= Problem details =
All that is needed is every line of the listing below that has "Rentumo".

= Records supplied =

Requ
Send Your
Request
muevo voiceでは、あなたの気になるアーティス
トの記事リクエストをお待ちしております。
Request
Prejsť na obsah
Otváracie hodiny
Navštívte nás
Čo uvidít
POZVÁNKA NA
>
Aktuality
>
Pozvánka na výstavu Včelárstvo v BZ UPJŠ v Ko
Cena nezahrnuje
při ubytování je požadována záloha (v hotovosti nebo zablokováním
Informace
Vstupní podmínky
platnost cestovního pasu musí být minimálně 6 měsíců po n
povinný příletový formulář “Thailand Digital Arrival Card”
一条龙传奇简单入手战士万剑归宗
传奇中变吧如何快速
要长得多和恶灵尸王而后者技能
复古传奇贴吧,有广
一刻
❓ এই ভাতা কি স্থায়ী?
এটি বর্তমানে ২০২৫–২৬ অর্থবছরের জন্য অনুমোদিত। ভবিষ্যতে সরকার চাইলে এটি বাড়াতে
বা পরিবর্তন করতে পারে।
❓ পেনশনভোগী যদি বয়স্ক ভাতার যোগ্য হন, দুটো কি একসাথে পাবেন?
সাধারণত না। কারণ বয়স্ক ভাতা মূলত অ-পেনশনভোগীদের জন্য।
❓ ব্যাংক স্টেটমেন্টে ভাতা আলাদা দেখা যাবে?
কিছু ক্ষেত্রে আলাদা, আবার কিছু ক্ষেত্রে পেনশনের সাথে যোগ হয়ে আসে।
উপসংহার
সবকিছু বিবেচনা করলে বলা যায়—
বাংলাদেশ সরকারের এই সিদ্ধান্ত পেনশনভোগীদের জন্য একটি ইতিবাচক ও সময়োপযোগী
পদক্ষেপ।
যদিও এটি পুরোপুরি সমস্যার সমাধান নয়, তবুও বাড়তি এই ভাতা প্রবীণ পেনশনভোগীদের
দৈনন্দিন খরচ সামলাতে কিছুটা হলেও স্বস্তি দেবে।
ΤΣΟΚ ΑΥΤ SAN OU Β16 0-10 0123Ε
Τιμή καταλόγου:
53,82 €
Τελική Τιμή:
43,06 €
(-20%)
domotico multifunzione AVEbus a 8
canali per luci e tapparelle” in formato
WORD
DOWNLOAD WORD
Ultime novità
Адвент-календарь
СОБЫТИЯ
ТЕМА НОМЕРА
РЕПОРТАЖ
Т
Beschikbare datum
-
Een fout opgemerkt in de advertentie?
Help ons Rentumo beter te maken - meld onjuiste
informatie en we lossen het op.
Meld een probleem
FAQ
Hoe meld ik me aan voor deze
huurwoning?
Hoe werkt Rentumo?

= Written answer =
Help ons Rentumo beter te maken - meld onjuiste
Hoe werkt Rentumo?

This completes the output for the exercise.